Input:

____

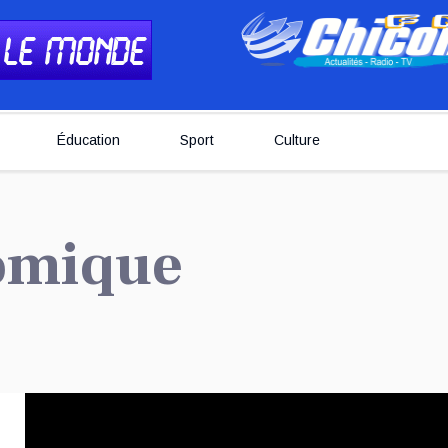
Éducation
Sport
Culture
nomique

____

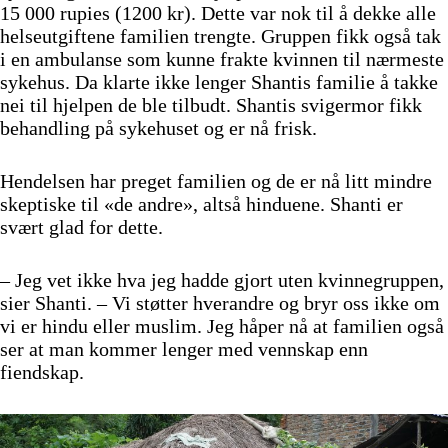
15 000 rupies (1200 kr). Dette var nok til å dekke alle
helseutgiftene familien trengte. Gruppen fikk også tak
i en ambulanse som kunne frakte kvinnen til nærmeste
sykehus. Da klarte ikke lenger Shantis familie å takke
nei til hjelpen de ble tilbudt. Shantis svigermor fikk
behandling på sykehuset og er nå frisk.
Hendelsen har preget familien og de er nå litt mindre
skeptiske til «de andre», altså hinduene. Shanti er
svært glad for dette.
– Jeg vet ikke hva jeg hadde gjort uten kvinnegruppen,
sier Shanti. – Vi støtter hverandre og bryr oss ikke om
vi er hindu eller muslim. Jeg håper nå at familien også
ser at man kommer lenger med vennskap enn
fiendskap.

____

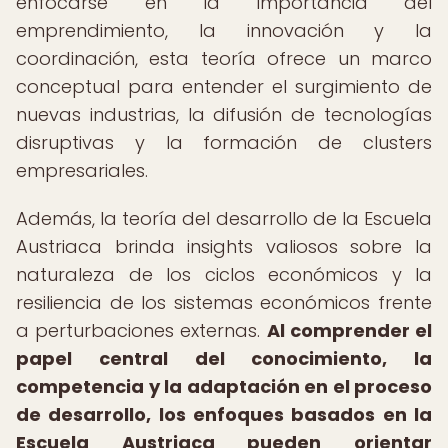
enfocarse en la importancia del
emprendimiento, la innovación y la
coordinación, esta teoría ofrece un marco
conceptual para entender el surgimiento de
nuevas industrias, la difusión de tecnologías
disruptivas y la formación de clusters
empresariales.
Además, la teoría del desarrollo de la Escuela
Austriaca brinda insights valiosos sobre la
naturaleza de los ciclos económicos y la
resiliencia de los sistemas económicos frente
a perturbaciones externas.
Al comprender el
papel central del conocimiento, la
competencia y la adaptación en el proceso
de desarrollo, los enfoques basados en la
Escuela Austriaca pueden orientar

____

Apply a filter for "Austriaca" to the entries and show each line that passes.

Austriaca brinda insights valiosos sobre la
Escuela Austriaca pueden orientar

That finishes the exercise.